Montag, 13. März 2023

Lauf weiter Sonntagschallenge 145. Lauf am 12.03.2023

Nach vier richtig intensiven Trainingswochen mit im Schnitt etwas mehr als 100 km und rund 2600 Hm in der Woche gab es diese Woche eher etwas Regeneration. Nach nur ganz kurzem Lauf am Montag aber am Dienstag mit 17 km im Großen Lautertal und Wolfstal und am Mittwoch nach dem Nachtdienst 25,5 km im Kleinen Lautertal und Kiesental noch zwei längere Trails. Danach am Donnerstag lockere 12,1 km und am Freitag bei dem grausamen Wind einen Ruhetag, obwohl ich frei hatte. Ein Lauf im Wald kam da nicht in Frage (kann nicht verstehen wie viele bei so einem Sturm im Wald laufen, mir reichten die paar umgestürzten Bäume die ich Donnerstag abends nachdem es nachgelassen hat sah). Am Samstag dann auf der mit 13 km verlängerten und 200 Hm aufweisenden Strecke zum Spätdienst neue Bestzeit. Dann hatte ich am Sonntag erstmal Frühdienst und entschied mich dazu, noch an der Sonntagschellenge über 5 km teilzunehmen. 
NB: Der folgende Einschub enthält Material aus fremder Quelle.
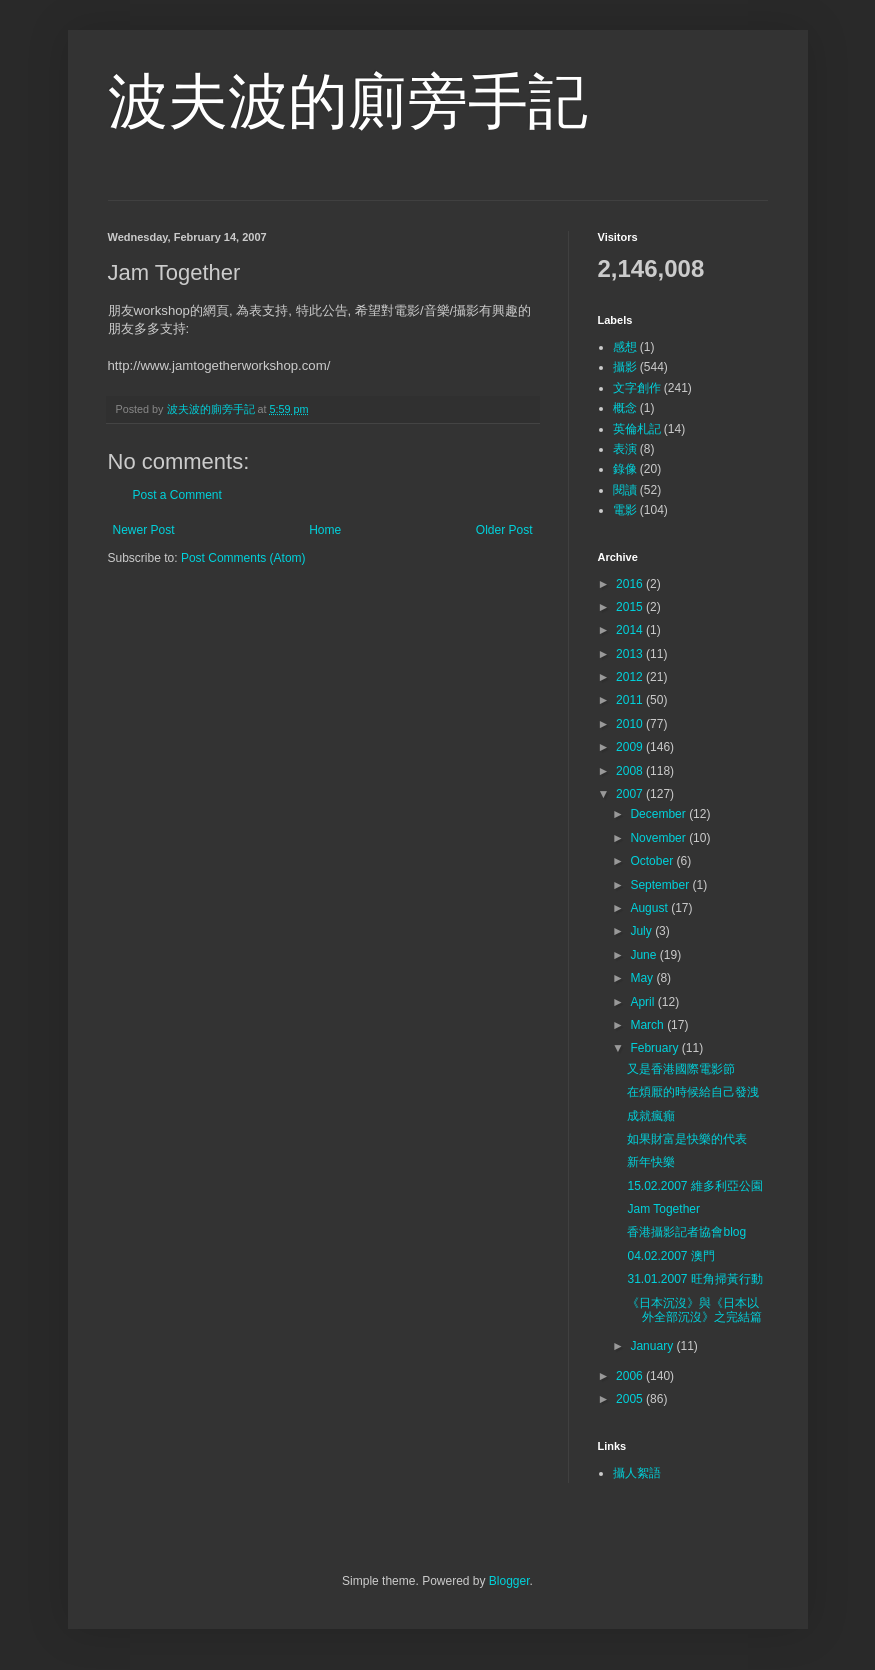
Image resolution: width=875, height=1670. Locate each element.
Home (325, 530)
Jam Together (663, 1209)
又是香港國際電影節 (681, 1069)
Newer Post (144, 530)
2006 (631, 1376)
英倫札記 (637, 429)
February (655, 1048)
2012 (631, 677)
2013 (631, 654)
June (644, 955)
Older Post (504, 530)
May (643, 978)
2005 (631, 1399)
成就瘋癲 (651, 1116)
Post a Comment (177, 495)
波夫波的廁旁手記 (348, 101)
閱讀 (625, 490)
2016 (631, 584)
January (653, 1346)
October (653, 861)
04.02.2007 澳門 (670, 1256)
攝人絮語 (637, 1473)
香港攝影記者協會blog (686, 1232)
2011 (631, 700)
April (643, 1002)
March (648, 1025)
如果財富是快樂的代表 (687, 1139)
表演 (625, 449)
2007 (631, 794)
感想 (625, 347)
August (650, 908)
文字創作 (637, 388)
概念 (625, 408)
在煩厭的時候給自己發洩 (693, 1092)
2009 (631, 747)
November (659, 838)
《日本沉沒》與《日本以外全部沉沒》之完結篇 (694, 1310)
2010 (631, 724)
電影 (625, 510)
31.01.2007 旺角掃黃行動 (694, 1279)
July (642, 931)
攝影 (625, 367)
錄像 (625, 469)
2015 (631, 607)
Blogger (509, 1581)
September (661, 885)
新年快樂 (651, 1162)
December (659, 814)
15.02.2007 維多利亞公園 (694, 1186)
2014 (631, 630)
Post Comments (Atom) (243, 558)
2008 (631, 771)
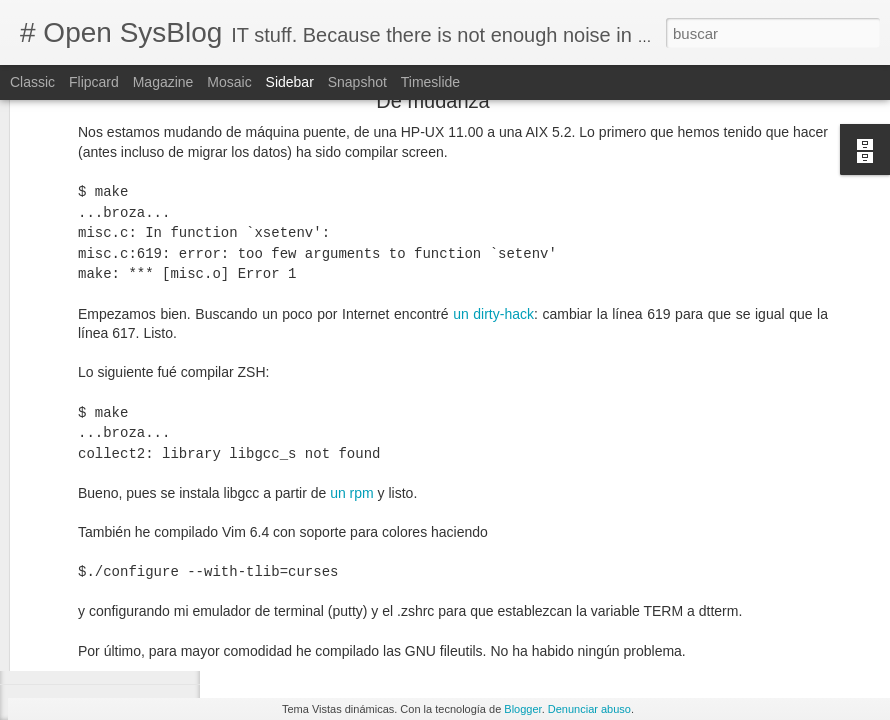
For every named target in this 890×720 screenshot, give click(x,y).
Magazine (163, 82)
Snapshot (357, 82)
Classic (32, 82)
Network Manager (597, 613)
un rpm (352, 326)
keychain (241, 523)
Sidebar (290, 82)
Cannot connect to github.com (128, 572)
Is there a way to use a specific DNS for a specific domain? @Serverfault (464, 558)
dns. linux (504, 613)
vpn (670, 613)
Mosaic (229, 82)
Nach dem Frühdienst ging es zu meiner üblichen Strecke und beim Aufwärmen von 3 km fühlte es sich irgendwie recht zäh an. Da überlegte ich sogar kurz, ob en Tempolauf über 5 km Sinn macht. Ich war morgens schon recht müde. Aber das Wetter war zumindest nicht schlecht, denn es hatte bis zum frühen Nachmittag dann doch angenehme 8° C und es blieb trocken bei starker Bewölkung, auch wenn beim Aufwärmen kurz ein paar Tropfen kamen. Allerdungs noch immer recht windig, wenn auch nicht mehr so stürmisch und für die Strecke zumindest aus einer noch recht günstigen Richtung.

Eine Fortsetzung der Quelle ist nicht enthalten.